▶ **Your objective**
Work out how many lines in the data below contain the string "Platinum", and reply with that figure alone.

[Saved entries]
++++++++++

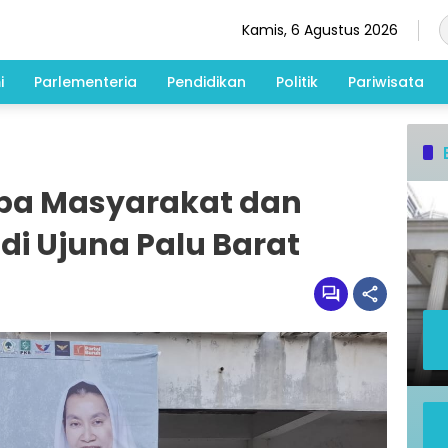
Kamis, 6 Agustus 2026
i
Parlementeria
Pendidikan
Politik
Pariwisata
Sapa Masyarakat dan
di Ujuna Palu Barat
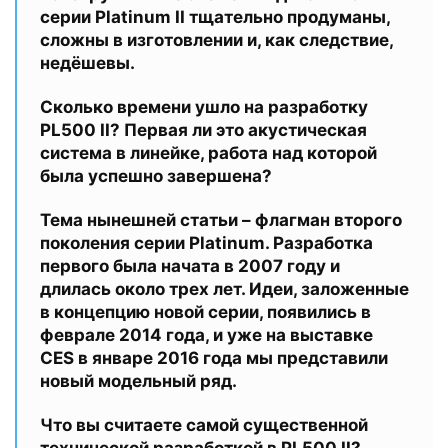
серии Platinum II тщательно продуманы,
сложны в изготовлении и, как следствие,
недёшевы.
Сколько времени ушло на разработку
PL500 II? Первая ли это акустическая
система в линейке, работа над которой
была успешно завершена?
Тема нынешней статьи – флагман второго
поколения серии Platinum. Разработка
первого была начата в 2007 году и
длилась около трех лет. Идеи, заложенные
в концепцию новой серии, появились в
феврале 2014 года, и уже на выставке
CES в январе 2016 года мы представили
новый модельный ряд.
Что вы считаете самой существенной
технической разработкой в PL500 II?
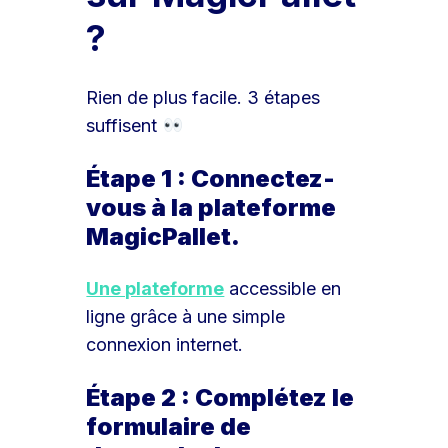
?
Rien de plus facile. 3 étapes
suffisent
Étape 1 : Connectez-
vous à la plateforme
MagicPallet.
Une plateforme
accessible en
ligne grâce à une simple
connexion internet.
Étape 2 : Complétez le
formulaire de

++++++++++

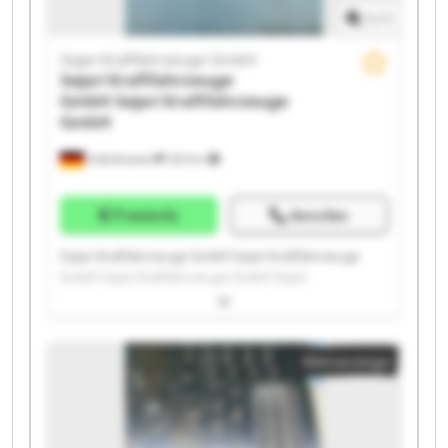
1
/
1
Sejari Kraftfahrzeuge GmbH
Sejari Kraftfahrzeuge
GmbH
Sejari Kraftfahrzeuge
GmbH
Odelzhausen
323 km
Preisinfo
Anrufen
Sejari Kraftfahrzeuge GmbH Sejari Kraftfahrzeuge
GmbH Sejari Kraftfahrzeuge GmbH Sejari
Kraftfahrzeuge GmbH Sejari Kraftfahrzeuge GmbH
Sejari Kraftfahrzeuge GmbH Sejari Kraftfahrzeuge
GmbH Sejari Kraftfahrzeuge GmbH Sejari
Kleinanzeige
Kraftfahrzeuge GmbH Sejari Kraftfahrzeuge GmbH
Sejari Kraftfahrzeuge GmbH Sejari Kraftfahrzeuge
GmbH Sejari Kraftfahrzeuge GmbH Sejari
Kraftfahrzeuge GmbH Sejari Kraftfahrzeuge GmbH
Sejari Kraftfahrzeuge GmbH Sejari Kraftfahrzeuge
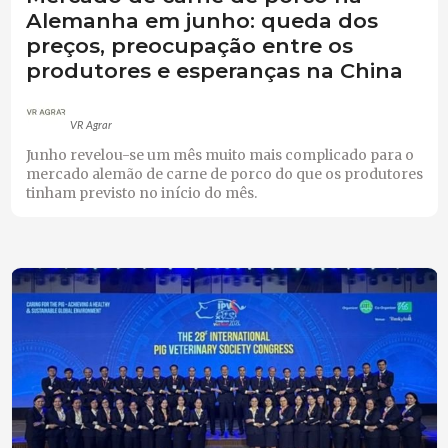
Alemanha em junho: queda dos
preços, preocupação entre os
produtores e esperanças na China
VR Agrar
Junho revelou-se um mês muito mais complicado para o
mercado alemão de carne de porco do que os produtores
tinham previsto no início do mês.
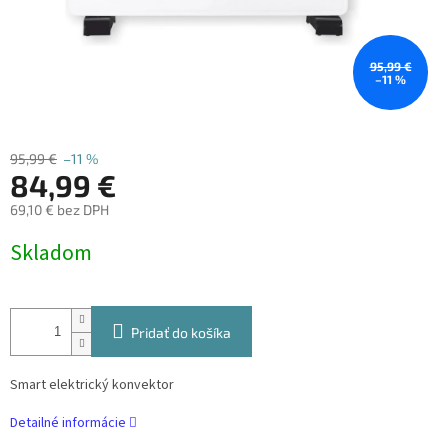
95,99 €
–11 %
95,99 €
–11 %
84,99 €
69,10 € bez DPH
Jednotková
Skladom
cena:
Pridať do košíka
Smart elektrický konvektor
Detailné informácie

++++++++++

▶ **Answer box**
2